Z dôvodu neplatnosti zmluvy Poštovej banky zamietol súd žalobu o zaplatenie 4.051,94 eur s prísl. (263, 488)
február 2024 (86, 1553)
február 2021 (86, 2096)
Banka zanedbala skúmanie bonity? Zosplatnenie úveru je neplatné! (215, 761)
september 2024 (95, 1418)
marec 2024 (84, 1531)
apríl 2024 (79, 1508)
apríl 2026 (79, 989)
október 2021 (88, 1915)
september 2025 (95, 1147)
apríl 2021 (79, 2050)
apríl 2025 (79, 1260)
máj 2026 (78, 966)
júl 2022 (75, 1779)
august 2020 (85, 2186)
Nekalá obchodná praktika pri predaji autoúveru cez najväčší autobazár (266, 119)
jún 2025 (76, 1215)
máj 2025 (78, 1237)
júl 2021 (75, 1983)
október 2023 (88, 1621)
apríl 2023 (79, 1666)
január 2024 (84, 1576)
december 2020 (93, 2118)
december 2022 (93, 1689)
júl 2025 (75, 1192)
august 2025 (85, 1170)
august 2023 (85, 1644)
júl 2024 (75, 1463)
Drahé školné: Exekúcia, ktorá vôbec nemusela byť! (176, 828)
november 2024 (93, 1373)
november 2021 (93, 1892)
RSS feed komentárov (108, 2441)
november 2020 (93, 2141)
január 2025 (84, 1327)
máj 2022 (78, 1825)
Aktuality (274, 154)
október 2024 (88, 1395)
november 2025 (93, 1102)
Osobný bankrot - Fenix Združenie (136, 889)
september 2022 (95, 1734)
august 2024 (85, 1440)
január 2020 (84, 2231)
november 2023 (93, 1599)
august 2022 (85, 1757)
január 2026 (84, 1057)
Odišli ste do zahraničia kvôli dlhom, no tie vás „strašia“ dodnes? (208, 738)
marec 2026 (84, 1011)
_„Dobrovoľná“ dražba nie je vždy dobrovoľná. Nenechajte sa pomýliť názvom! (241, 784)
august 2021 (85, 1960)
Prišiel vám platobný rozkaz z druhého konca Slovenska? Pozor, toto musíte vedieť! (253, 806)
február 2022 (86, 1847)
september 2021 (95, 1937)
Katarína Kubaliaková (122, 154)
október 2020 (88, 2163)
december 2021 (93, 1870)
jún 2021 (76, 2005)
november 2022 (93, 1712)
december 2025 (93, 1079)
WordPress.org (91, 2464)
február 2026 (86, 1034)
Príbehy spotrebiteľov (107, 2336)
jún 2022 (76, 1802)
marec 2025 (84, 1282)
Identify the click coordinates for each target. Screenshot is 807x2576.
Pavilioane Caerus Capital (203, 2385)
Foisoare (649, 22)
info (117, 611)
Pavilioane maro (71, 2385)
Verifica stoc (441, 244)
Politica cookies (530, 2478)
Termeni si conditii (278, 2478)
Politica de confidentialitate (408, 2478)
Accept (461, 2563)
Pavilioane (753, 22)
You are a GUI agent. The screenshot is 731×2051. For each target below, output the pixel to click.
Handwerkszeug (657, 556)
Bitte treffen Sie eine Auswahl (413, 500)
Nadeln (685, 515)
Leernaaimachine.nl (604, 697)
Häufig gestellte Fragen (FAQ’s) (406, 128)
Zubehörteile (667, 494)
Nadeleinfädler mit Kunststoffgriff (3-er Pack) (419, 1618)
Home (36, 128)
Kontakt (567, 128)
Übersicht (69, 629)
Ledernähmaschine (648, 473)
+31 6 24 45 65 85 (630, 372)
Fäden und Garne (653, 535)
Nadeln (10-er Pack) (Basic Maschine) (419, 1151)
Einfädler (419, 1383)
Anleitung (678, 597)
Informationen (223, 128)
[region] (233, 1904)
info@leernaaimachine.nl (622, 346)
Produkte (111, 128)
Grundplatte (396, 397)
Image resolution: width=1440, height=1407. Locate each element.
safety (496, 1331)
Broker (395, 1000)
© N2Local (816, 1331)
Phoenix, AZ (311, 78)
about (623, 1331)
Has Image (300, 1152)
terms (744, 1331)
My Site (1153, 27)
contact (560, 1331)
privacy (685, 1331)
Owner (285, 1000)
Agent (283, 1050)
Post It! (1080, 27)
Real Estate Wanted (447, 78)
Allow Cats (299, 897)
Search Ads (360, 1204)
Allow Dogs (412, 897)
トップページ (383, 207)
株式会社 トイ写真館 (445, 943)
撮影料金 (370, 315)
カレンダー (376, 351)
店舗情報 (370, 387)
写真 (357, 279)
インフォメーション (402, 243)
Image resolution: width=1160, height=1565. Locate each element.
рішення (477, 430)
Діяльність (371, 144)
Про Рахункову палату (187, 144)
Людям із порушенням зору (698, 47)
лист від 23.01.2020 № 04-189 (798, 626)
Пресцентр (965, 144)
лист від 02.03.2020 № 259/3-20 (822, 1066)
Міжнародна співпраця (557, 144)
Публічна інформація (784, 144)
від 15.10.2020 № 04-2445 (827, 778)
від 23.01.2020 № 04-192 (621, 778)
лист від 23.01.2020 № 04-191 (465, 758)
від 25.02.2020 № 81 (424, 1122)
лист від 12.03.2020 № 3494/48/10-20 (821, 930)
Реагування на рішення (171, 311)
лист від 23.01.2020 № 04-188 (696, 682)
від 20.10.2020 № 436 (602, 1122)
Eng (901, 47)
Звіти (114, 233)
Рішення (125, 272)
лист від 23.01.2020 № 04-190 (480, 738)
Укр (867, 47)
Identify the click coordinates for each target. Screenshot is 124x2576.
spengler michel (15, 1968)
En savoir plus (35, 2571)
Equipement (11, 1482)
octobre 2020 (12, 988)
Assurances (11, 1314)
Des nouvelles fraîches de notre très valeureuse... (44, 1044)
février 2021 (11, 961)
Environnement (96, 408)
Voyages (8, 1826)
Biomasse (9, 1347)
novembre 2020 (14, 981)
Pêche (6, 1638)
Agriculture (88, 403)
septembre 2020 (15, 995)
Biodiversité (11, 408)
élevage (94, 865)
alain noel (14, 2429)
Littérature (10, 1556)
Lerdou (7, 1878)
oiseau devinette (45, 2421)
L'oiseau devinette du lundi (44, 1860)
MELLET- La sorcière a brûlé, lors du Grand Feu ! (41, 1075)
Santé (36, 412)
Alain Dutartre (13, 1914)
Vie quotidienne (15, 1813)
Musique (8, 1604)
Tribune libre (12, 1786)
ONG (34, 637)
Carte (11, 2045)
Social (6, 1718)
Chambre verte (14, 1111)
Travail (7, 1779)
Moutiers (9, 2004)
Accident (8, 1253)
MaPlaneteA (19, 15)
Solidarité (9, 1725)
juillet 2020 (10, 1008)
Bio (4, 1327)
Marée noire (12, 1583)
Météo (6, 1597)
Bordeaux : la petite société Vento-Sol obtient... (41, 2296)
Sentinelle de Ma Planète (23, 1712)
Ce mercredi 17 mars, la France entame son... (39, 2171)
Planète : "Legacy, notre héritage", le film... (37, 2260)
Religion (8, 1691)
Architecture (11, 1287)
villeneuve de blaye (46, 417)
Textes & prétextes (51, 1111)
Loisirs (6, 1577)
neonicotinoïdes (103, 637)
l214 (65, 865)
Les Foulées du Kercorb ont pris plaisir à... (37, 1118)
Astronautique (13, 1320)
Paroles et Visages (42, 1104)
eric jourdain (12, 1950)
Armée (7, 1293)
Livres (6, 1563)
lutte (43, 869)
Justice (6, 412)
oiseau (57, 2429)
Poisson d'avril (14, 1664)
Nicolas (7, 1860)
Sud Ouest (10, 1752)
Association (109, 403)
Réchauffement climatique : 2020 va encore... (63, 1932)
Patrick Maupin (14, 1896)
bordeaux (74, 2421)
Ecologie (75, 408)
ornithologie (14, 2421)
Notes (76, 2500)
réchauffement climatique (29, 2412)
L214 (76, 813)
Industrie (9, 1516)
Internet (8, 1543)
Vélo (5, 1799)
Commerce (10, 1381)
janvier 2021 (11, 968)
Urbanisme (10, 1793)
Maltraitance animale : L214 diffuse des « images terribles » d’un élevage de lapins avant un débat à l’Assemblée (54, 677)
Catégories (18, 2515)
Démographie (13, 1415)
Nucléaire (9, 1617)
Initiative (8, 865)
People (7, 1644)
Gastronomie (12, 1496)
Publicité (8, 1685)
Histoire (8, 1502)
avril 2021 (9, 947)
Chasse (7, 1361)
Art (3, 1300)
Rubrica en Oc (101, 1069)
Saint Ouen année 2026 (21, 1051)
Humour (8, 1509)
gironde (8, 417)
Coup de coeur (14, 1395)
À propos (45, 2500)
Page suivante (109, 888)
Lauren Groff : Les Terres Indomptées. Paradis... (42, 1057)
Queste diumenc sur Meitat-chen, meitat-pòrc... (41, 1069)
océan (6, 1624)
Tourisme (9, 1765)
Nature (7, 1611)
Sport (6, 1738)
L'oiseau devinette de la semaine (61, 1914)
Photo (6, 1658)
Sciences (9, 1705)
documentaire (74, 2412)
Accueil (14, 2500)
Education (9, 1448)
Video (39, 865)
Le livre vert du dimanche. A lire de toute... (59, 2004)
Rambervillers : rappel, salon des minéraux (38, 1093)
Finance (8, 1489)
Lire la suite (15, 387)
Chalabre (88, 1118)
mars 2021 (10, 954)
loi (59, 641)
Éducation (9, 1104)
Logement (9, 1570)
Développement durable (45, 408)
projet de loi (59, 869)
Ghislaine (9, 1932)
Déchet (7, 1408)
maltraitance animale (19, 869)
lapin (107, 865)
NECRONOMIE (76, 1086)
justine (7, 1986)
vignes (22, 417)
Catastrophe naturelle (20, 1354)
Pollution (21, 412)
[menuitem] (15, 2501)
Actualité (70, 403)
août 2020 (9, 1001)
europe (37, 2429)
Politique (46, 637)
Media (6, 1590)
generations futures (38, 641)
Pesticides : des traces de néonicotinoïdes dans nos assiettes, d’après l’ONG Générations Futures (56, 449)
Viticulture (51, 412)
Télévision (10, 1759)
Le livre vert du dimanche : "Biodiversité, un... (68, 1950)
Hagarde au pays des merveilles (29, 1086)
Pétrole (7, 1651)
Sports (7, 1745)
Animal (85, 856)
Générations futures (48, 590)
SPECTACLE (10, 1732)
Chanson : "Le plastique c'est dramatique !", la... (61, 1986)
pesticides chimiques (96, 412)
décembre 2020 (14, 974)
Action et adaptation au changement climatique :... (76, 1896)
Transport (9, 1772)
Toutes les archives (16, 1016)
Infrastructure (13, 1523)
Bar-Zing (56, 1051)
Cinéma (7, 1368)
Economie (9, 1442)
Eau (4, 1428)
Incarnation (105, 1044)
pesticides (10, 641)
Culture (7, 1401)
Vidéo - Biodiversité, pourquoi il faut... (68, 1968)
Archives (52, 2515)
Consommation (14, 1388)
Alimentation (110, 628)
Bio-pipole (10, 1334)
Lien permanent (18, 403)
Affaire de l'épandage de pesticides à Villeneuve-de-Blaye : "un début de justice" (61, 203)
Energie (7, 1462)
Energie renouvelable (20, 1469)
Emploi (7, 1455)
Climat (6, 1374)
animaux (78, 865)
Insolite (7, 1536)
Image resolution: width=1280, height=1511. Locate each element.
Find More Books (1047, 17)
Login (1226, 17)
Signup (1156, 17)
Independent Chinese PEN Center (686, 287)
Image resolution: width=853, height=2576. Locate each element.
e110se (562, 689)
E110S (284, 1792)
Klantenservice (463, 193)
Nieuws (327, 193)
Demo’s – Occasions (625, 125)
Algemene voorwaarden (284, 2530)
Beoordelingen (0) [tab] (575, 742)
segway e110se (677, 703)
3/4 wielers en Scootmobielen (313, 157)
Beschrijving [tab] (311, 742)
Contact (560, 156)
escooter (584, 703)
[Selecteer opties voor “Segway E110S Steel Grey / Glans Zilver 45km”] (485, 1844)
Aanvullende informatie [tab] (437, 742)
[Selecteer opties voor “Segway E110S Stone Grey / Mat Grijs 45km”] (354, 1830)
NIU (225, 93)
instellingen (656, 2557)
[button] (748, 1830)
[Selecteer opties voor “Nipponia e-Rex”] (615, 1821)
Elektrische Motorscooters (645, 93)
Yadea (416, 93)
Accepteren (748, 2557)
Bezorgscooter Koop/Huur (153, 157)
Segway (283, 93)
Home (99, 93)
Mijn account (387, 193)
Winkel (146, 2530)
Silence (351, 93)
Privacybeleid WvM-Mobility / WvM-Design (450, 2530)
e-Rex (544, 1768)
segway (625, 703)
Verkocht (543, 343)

########

Above are some lines. Repeat exactly, and only, those from the line that has "január 2026 (84, 1057)" through the line that has "Pavilioane Caerus Capital (203, 2385)".

**Written answer**
január 2026 (84, 1057)
Odišli ste do zahraničia kvôli dlhom, no tie vás „strašia“ dodnes? (208, 738)
marec 2026 (84, 1011)
_„Dobrovoľná“ dražba nie je vždy dobrovoľná. Nenechajte sa pomýliť názvom! (241, 784)
august 2021 (85, 1960)
Prišiel vám platobný rozkaz z druhého konca Slovenska? Pozor, toto musíte vedieť! (253, 806)
február 2022 (86, 1847)
september 2021 (95, 1937)
Katarína Kubaliaková (122, 154)
október 2020 (88, 2163)
december 2021 (93, 1870)
jún 2021 (76, 2005)
november 2022 (93, 1712)
december 2025 (93, 1079)
WordPress.org (91, 2464)
február 2026 (86, 1034)
Príbehy spotrebiteľov (107, 2336)
jún 2022 (76, 1802)
marec 2025 (84, 1282)
Identify the click coordinates for each target. Screenshot is 807x2576.
Pavilioane Caerus Capital (203, 2385)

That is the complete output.